- _PROBLEM REQUIREMENTS_
Output the records below in full, word for word; pictures do not belong in it.

- _LISTED ENTRIES_
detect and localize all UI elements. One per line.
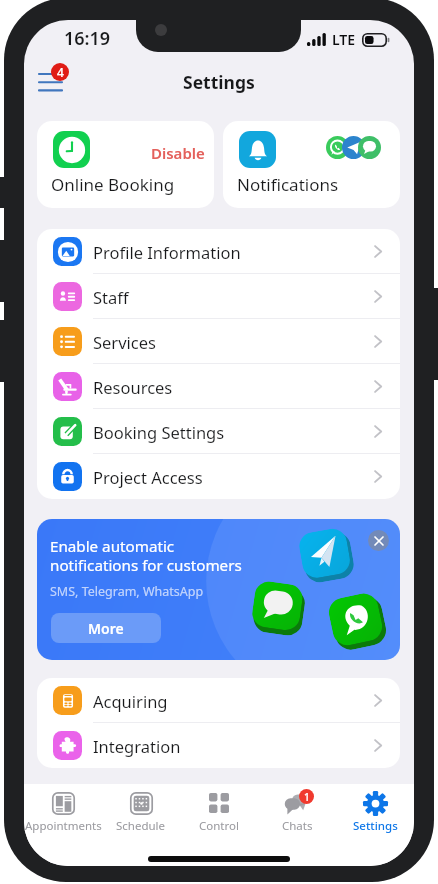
staticText: 4	[57, 64, 64, 80]
staticText: Acquiring	[93, 690, 168, 712]
staticText: Schedule	[116, 818, 166, 833]
staticText: LTE	[332, 30, 356, 49]
staticText: Project Access	[93, 466, 203, 488]
staticText: Settings	[353, 818, 398, 833]
button[interactable]: Settings	[336, 784, 414, 833]
staticText: Control	[199, 818, 239, 833]
button[interactable]: Menu	[30, 60, 82, 102]
button[interactable]: Integration	[37, 723, 400, 768]
button[interactable]: Resources	[37, 364, 400, 409]
button[interactable]: Close	[368, 530, 389, 551]
button[interactable]: Profile Information	[37, 229, 400, 274]
staticText: Appointments	[25, 818, 102, 833]
staticText: Settings	[183, 70, 255, 94]
button[interactable]: Schedule	[102, 784, 180, 833]
button[interactable]: More	[51, 613, 161, 643]
button[interactable]: Booking Settings	[37, 409, 400, 454]
button[interactable]: Enable automatic	[37, 519, 400, 660]
staticText: Booking Settings	[93, 421, 225, 443]
staticText: Resources	[93, 376, 173, 398]
button[interactable]: Control	[180, 784, 258, 833]
staticText: Disable	[151, 143, 205, 163]
staticText: Chats	[282, 818, 313, 833]
staticText: Notifications	[237, 173, 339, 196]
staticText: Profile Information	[93, 241, 241, 263]
button[interactable]: Notifications	[223, 121, 400, 208]
button[interactable]: Disable	[37, 121, 214, 208]
button[interactable]: Acquiring	[37, 678, 400, 723]
staticText: Enable automatic	[50, 536, 175, 557]
staticText: Services	[93, 331, 156, 353]
staticText: SMS, Telegram, WhatsApp	[50, 583, 204, 600]
button[interactable]: Project Access	[37, 454, 400, 499]
staticText: Online Booking	[51, 173, 175, 196]
staticText: More	[88, 619, 124, 638]
staticText: 1	[304, 790, 310, 804]
button[interactable]: Staff	[37, 274, 400, 319]
button[interactable]: Services	[37, 319, 400, 364]
staticText: Integration	[93, 735, 181, 757]
staticText: 16:19	[64, 26, 111, 51]
staticText: Staff	[93, 286, 129, 308]
staticText: notifications for customers	[50, 555, 242, 576]
button[interactable]: Appointments	[24, 784, 102, 833]
button[interactable]: 1	[258, 784, 336, 833]
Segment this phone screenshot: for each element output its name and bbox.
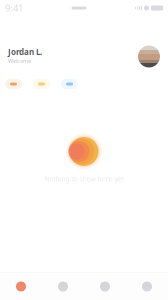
button[interactable]: Home: [0, 282, 42, 292]
staticText: 9:41: [5, 2, 23, 14]
button[interactable]: Category: [33, 79, 50, 89]
button[interactable]: Activity: [84, 282, 126, 292]
button[interactable]: Category: [61, 79, 78, 89]
staticText: Nothing to show here yet: [44, 174, 124, 184]
button[interactable]: Search: [42, 282, 84, 292]
button[interactable]: Profile: [126, 282, 168, 292]
staticText: Jordan L.: [8, 46, 42, 57]
button[interactable]: Category: [5, 79, 22, 89]
staticText: Welcome: [8, 57, 31, 65]
button[interactable]: Profile: [138, 45, 160, 68]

- _EXERCISE OUTPUT_
detect and localize all UI elements. One per line.
staticText: 4	[57, 64, 64, 80]
staticText: Acquiring	[93, 690, 168, 712]
staticText: Schedule	[116, 818, 166, 833]
staticText: LTE	[332, 30, 356, 49]
staticText: Project Access	[93, 466, 203, 488]
staticText: Settings	[353, 818, 398, 833]
button[interactable]: Settings	[336, 784, 414, 833]
staticText: Control	[199, 818, 239, 833]
button[interactable]: Menu	[30, 60, 82, 102]
button[interactable]: Integration	[37, 723, 400, 768]
button[interactable]: Resources	[37, 364, 400, 409]
button[interactable]: Close	[368, 530, 389, 551]
button[interactable]: Profile Information	[37, 229, 400, 274]
staticText: Appointments	[25, 818, 102, 833]
staticText: Settings	[183, 70, 255, 94]
button[interactable]: Schedule	[102, 784, 180, 833]
button[interactable]: More	[51, 613, 161, 643]
button[interactable]: Booking Settings	[37, 409, 400, 454]
button[interactable]: Enable automatic	[37, 519, 400, 660]
staticText: Booking Settings	[93, 421, 225, 443]
staticText: Resources	[93, 376, 173, 398]
button[interactable]: Control	[180, 784, 258, 833]
staticText: Disable	[151, 143, 205, 163]
staticText: Chats	[282, 818, 313, 833]
staticText: Notifications	[237, 173, 339, 196]
staticText: Profile Information	[93, 241, 241, 263]
button[interactable]: Notifications	[223, 121, 400, 208]
button[interactable]: Disable	[37, 121, 214, 208]
button[interactable]: Acquiring	[37, 678, 400, 723]
staticText: Enable automatic	[50, 536, 175, 557]
staticText: Services	[93, 331, 156, 353]
staticText: SMS, Telegram, WhatsApp	[50, 583, 204, 600]
button[interactable]: Project Access	[37, 454, 400, 499]
staticText: Online Booking	[51, 173, 175, 196]
staticText: More	[88, 619, 124, 638]
staticText: 1	[304, 790, 310, 804]
button[interactable]: Staff	[37, 274, 400, 319]
button[interactable]: Services	[37, 319, 400, 364]
staticText: Integration	[93, 735, 181, 757]
staticText: 16:19	[64, 26, 111, 51]
staticText: Staff	[93, 286, 129, 308]
staticText: notifications for customers	[50, 555, 242, 576]
button[interactable]: Appointments	[24, 784, 102, 833]
button[interactable]: 1	[258, 784, 336, 833]
Segment this phone screenshot: for each element output its name and bbox.
button[interactable]: Home: [0, 282, 42, 292]
staticText: 9:41: [5, 2, 23, 14]
button[interactable]: Category: [33, 79, 50, 89]
button[interactable]: Activity: [84, 282, 126, 292]
button[interactable]: Category: [61, 79, 78, 89]
staticText: Nothing to show here yet: [44, 174, 124, 184]
button[interactable]: Search: [42, 282, 84, 292]
button[interactable]: Profile: [126, 282, 168, 292]
staticText: Jordan L.: [8, 46, 42, 57]
button[interactable]: Category: [5, 79, 22, 89]
staticText: Welcome: [8, 57, 31, 65]
button[interactable]: Profile: [138, 45, 160, 68]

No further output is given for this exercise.